Some rent board actions have antagonized tenants. Last fall, a plan devised by rent commissioner Wayne Bauer offered landlords the opportunity to increase rent on two-thirds of their vacant units if they set aside the other third for low-income tenants. A NIMBY (Not In My Back Yard) effect set in: Tenants opposed both the rent hikes and the prospect of sharing their buildings with welfare families. Landlords didn't flock to the plan because they wanted to negotiate a better deal.

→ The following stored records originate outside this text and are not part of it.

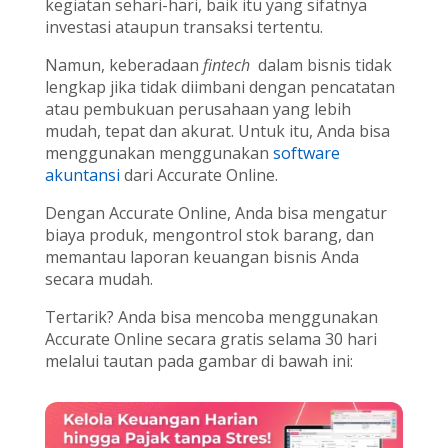
kegiatan sehari-hari, baik itu yang sifatnya
investasi ataupun transaksi tertentu.
Namun, keberadaan
fintech
dalam bisnis tidak
lengkap jika tidak diimbani dengan pencatatan
atau pembukuan perusahaan yang lebih
mudah, tepat dan akurat. Untuk itu, Anda bisa
menggunakan menggunakan
software
akuntansi
dari Accurate Online.
Dengan Accurate Online, Anda bisa mengatur
biaya produk, mengontrol stok barang, dan
memantau laporan keuangan bisnis Anda
secara mudah.
Tertarik? Anda bisa mencoba menggunakan
Accurate Online secara gratis selama 30 hari
melalui tautan pada gambar di bawah ini:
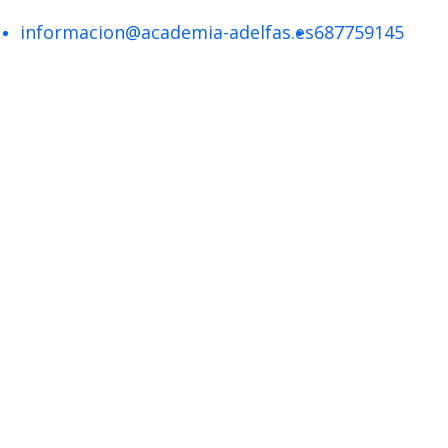
informacion@academia-adelfas.es
687759145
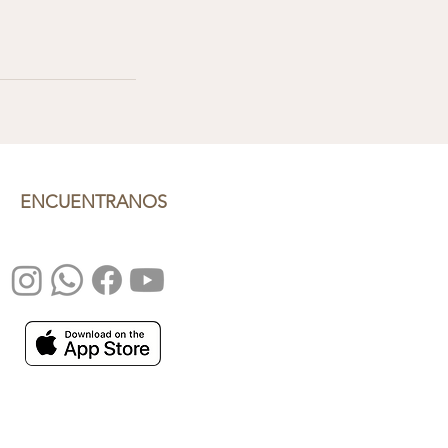
ENCUENTRANOS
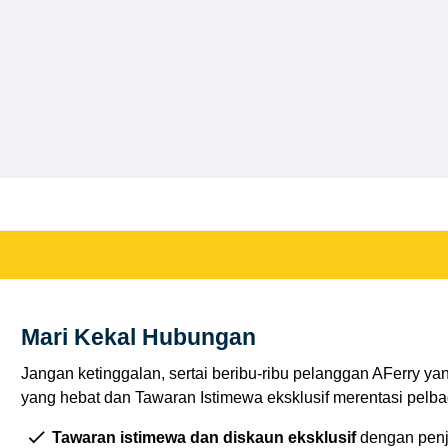
Mari Kekal Hubungan
Jangan ketinggalan, sertai beribu-ribu pelanggan AFerry ya
yang hebat dan Tawaran Istimewa eksklusif merentasi pelbag
Tawaran istimewa dan diskaun eksklusif
dengan penj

SMRR's recent maneuvers have sent local politicos scrambling. Rent commissioners Davis, Bauer, and Eileen Lipson will not seek reelection this fall. Bauer says SMRR is dominated by "yuppies" who don't care about low-income tenants; he threatens to campaign against its slate of candidates in November. Davis blames SMRR for making a series of "bad compromises," and refuses to "preside over a dying system." But Mayor Zane, a founder of SMRR, cautions that tenants "must be willing to consider things [they] would have rejected five years ago."

Attorney Carl Lambert, a property owner and spokesperson for the landlord group Action, says this deal cutting is "too little, too late." Action plans to place a vacancy-decontrol initiative on the November ballot. Without full decontrol, Lambert contends, landlords will pull between 5,000 and 10,000 of the city's rent-controlled apartments from the market within two years. Even with new commissioners, Action believes that the rent board will try to consolidate its power; under partial decontrol, the board would continue to regulate rent increases. Lambert hopes tenants and property owners will unite to throw out the most draconian aspects of rent control.

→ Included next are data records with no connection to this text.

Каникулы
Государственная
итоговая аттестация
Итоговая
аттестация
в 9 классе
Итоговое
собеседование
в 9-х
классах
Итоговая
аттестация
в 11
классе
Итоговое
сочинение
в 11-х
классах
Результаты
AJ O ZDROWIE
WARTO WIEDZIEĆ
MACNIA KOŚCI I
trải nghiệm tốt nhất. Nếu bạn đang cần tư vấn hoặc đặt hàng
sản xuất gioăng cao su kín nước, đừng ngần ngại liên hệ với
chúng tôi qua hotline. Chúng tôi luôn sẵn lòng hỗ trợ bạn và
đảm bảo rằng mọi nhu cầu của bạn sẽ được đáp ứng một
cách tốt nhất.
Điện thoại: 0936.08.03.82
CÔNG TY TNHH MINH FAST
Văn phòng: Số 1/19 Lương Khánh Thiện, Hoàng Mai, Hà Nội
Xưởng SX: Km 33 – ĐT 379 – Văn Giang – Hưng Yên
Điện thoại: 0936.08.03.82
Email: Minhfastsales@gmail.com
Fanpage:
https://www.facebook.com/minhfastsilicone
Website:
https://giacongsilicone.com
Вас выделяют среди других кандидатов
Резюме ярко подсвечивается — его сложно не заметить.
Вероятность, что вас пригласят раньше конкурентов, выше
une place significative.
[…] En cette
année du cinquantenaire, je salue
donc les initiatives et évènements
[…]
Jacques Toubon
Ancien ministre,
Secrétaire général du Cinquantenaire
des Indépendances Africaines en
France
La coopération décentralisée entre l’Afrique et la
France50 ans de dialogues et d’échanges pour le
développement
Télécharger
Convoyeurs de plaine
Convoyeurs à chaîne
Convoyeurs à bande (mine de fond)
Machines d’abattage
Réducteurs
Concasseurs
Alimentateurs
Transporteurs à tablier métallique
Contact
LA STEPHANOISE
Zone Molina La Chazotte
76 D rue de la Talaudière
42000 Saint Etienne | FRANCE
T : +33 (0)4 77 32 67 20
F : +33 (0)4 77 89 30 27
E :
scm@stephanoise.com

A final specter haunts Santa Monica's rent control: legal challenges. In 1986, the U.S. Supreme Court upheld the rent control charter as a legitimate exercise of the city's "police power." But recent court decisions, especially Nollan v. California Coastal Commission (U.S. Supreme Court, 1987) and Seawall Associates v. City of New York (New York Court of Appeals, 1989), may serve as precedents for challenging the charter as an unjustified taking of private property for public use. The city has avoided major court cases since Seawall, and the rent board relies heavily on its legal staff to prevent any changes in regulations that may inspire lawsuits. At the March 29 meeting, Chairwoman Davis repeatedly said, "We want to stay out of court."

Both landlords and tenants believe that rent control will soon wear a different face. The Rent Control Board will have a new majority while tenants confront a rapidly shrinking rental market. "Santa Monica may continue to have the strictest rent control laws in the country," attorney Lambert concludes, "but both tenants won't be too happy about it."

Rick Henderson is researcher/reporter for REASON.